How is it diagnosed?
Genital herpes is usually diagnosed by a visual exam a sexual history and/or previous symptoms. A swab of the fluid from a herpes sore can be taken to try to identify the virus. This test should be done within 48 hours of start of symptoms. If the sore/lesion is very small, or if it is healing, there may not be enough virus present for an accurate test. It is important also that women with herpes have yearly Pap tests.
Is there a treatment for herpes?
There is no cure for herpes. There are antiviral drugs available that may help speed healing during an outbreak, reduce the number of outbreaks and reduce the chance of spreading the virus to others during and between outbreaks. These medications - e.g. Acyclovir (Zovirax), Valacyclovir (Valtrex) and Famiciclovir (Famvir) - must be prescribed by a doctor. There are also alternative therapies available. You may wish to consult a naturopath or homeopath. Research is ongoing into new treatments and a possible vaccine.
How to prevent spreading the virus?
- Do not have intercourse or skin-to-skin contact when symptoms/sores are present or during the prodrome - wait until symptoms/sores are completely gone.
- Use a condom/latex barrier between outbreaks.
- Even when you have no sores, there is a small chance you may pass the infection onto a sex partner. You should inform your sex partner(s) so they are aware of the risk of infection.
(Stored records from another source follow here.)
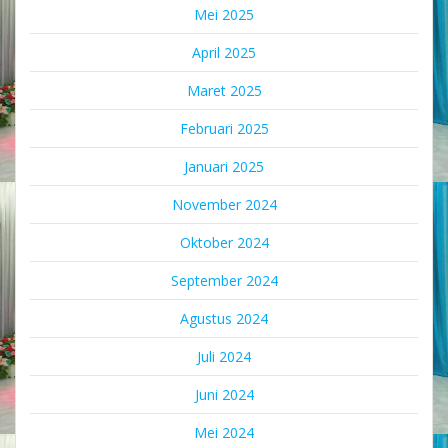
Mei 2025
April 2025
Maret 2025
Februari 2025
Januari 2025
November 2024
Oktober 2024
September 2024
Agustus 2024
Juli 2024
Juni 2024
Mei 2024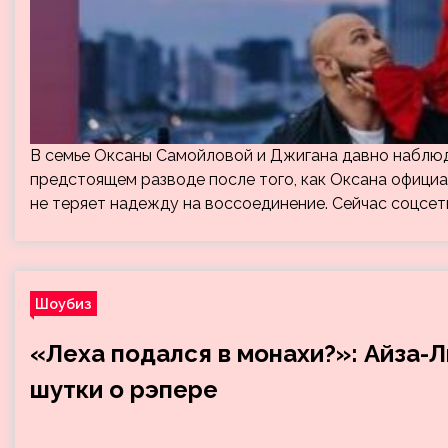
В семье Оксаны Самойловой и Джигана давно наблюда
предстоящем разводе после того, как Оксана официа
не теряет надежду на воссоединение. Сейчас соцсет
Шоубиз
«Леха подался в монахи?»: Айза-Л
шутки о рэпере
Condoms do not provide complete protection because they do not cover all genital skin, however the penis is the major site of shedding in men. Condoms should also be used as people with open sores are more likely to get HIV infection.
Herpes and Pregnancy
Neonatal herpes (herpes infection in the newborn) is rare. An estimated 20-25% of pregnant women have genital herpes, while less than 0.1% of babies get infected during birth. Herpes can have serious consequences for a newborn.
- If you have herpes and are pregnant, talk to your health care provider - a cesarean section may be needed if there are symptoms at delivery.
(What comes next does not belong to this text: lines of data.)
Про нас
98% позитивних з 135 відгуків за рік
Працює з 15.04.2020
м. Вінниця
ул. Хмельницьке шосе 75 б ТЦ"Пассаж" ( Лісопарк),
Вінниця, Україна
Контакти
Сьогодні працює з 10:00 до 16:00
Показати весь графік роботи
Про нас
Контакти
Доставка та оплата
- If you are a male with a history of genital herpes and your partner is pregnant:
- abstain from sex when you have active outbreaks
- use a condom/latex barrier for intercourse between outbreaks
- possibly abstain from intercourse during the last trimester
- If you have oral herpes, avoid oral sex when you have an outbreak - 20% of neonatal herpes is caused by herpes type 1.
It is not unusual to be stressed emotionally by a herpes diagnosis, especially in the first few months. Give yourself time to adjust.
Here are some resources you may find helpful:
- Health Action Line - ask for Sexual Health Information 1-800-660-5853
- Herpes HELP Line (The Phoenix Association) 416-449-0876
- National U.S. Herpes Hotline 919-361-8488 (long distance)
- The Truth About Herpes, 4th Ed., by Stephen Sacks, Gordon Soules Book Publishers Ltd.